Excerpt from Inside Higher Ed
After striking for 20 days, Wright State University’s faculty union won some modest gains in a tentative agreement reached Sunday.
Professors were back to work Monday, trying to put things back in order.
Was sacrificing three weeks’ pay, braving picket lines in the polar vortex and now dealing with classroom chaos worth it?
Yes, striking professors and their supporters say. To many, it comes down to a few key issues — namely retaining the right to bargain over health care in the future, even if this deal moves professors onto a single, universitywide employee benefits plan that they initially resisted. At first, the university wanted to remove the right to future bargaining.
Other key wins: keeping workload agreements, reasonable timelines for continuing contracts for professors off the tenure track, clear merit raise standards and summer teaching rights — all of which the university sought to scrap. There are additional limits on retrenchment and furloughs in the deal.
The set of two, two-year agreements also includes 2.5 percent raises for the last two years.
Summer course pay was cut 15 to 20 percent, however. The battle over faculty contracts at Wright State, after all, took place at an institution that all sides agreed had not been adequately funded by the state.
Perhaps more than anything, the strike was about respect, including in future negotiations.
“Our faculty have taken an immediate and longer-term financial hit on this new five-year contract,” said Martin Kich, president of Wright State’s American Association of University Professors-affiliated faculty union and professor of English. “But we have reasserted our right to bargain, and we have preserved important safeguards on the conditions under which we are doing our work.”
It would be “naïve to think that such a strike will not have some very negative repercussions, especially in the shorter term,” Kich said. But the strike could be a deterrent against another “disastrous situation,” or insurance that subsequent contract negotiations are “more genuinely aimed at meaningful compromise.”
Imposed Contract
Wright State’s faculty union went on strike last month after the university’s Board of Trustees imposed a contract following protracted negotiations. Not only did the union not agree to the terms, but Wright State’s “last best offer” included major red flags for professors: no pay raises and a continuing-appointment timeline for non-tenure-line professors that the union argued would have almost doubled the current eligibility period, to 12 years.
And there was no ability to bargain for health care — an important form of compensation for professors who haven’t received a raise in five of the last eight years. Professors also argued that that right was theirs under the Ohio Revised Code. This issue alone accounted for the last week of the strike.
Crystal B. Lake, associate professor of English, said imposed contract terms such as the health-care clause “seemed like they were less about saving money and more about achieving something political.”
That struck a nerve because she and most of her colleagues work at Wright State, a regional public, because they’re “passionate about making sure that a wide range of students can benefit from the advantages conferred by an affordable and high-quality college degree,” she said. The board's contract “threatened to undermine the value and quality of the education we could offer” students.
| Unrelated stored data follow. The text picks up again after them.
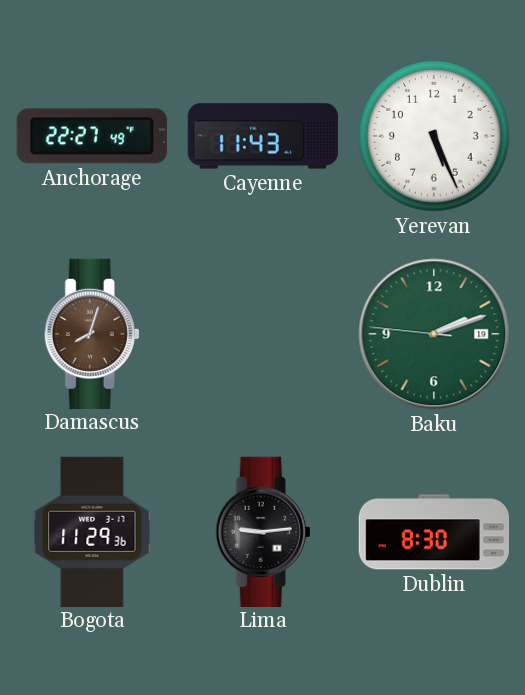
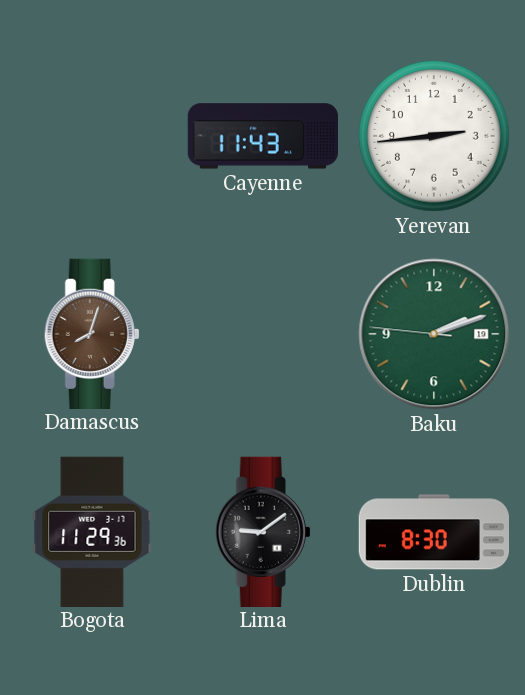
Anchorage: 22:27 -> none
Yerevan: 5:26 -> 2:44
Lima: 9:14 -> 9:09
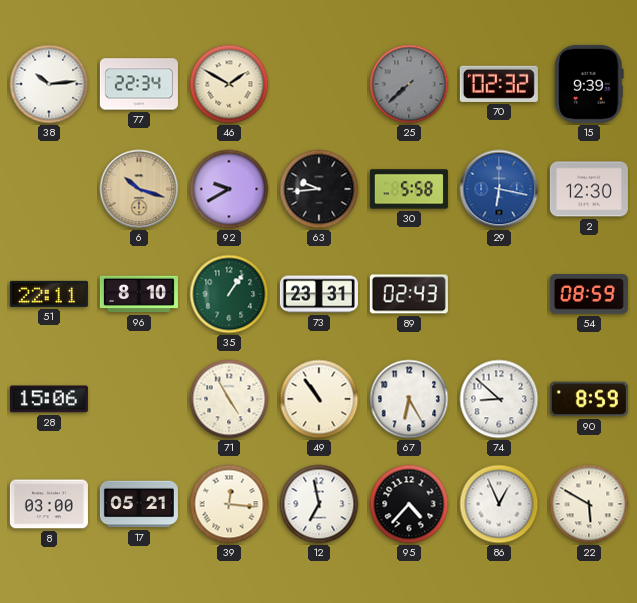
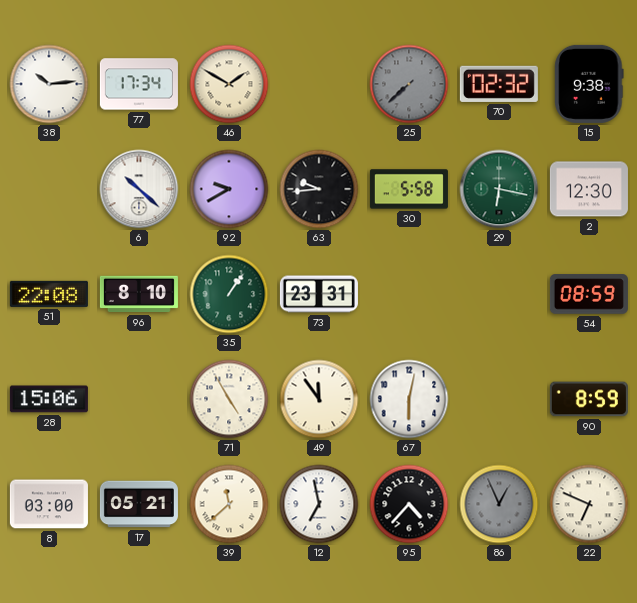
77: 22:34 -> 17:34
15: 9:39 -> 9:38
6: 10:18 -> 10:22
6 dial: champagne -> white
29 dial: blue -> green
51: 22:11 -> 22:08
89: 02:43 -> none
49: 10:54 -> 11:54
67: 6:25 -> 6:02
74: 8:52 -> none
39: 12:16 -> 11:38
86 dial: white -> grey
22: 5:50 -> 6:49
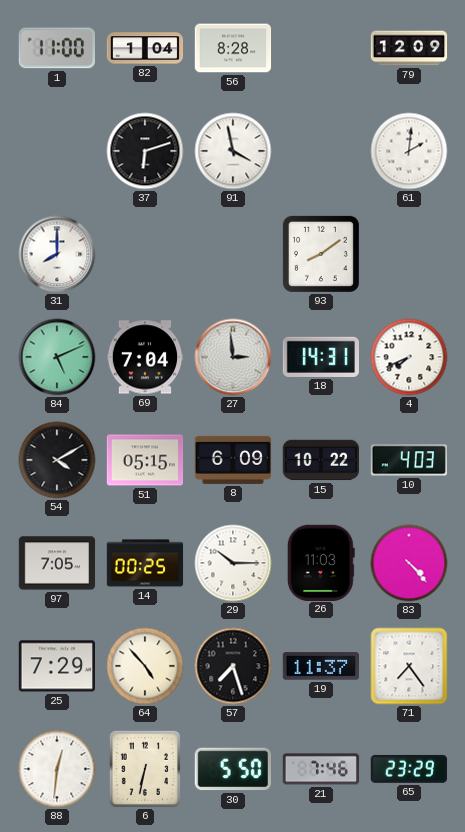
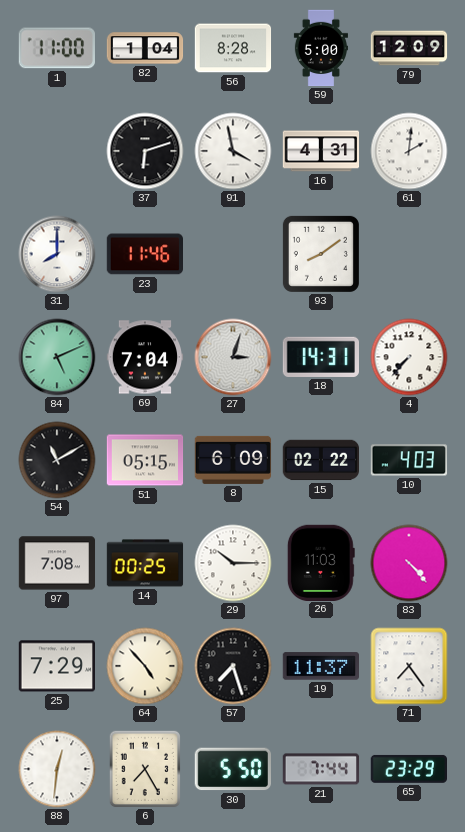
59: none -> 5:00
16: none -> 4:31
23: none -> 11:46
27: 2:59 -> 3:03
4: 7:41 -> 7:37
54: 4:10 -> 11:10
15: 10:22 -> 02:22
97: 7:05 -> 7:08
6: 6:32 -> 7:25
21: 7:46 -> 7:44
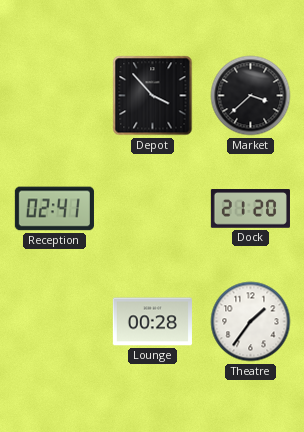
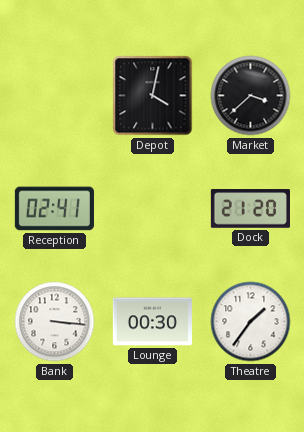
Depot: 3:53 -> 4:02
Bank: none -> 3:16
Lounge: 00:28 -> 00:30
Professors also took umbrage at the university's insistence that it could not solve its financial issues without targeting the faculty contract. While Wright State is not a wealthy institution, the union pointed out that faculty compensation is just 17 percent of its budget, and that noninstructional expenditures and poor administrative decision making -- such as an unsuccessful bid for a presidential debate and million-dollar settlements in federal cases alleging that Wright State secured student visas for nonstudent area employees and paid loans to nonconfirmed students — drained $130 million in university reserves in five years.
Drawing parallels to arguments behind recent K-12 teacher strikes in other states, Kich said faculty salaries and benefits are a relatively small share of the budget, “yet we produce the bulk of the university's revenue, and just about all of its net revenue.”
Wright State declined immediate comment on lessons learned. It's said repeatedly that it's happy to have the faculty back, and to return to serving students.
Not Bluffing (?)
Many times faculty strikes are threatened but don’t actually happen because a deal is reached at the last minute.
That wasn't the case in Ohio: the university did not withdraw its imposed contract on the eve of the strike, publicly insisted that things were under control during the strike, challenged the legality of the strike in a state process (and lost), and posted jobs ads for replacement adjuncts in dozens of fields — even offering them housing.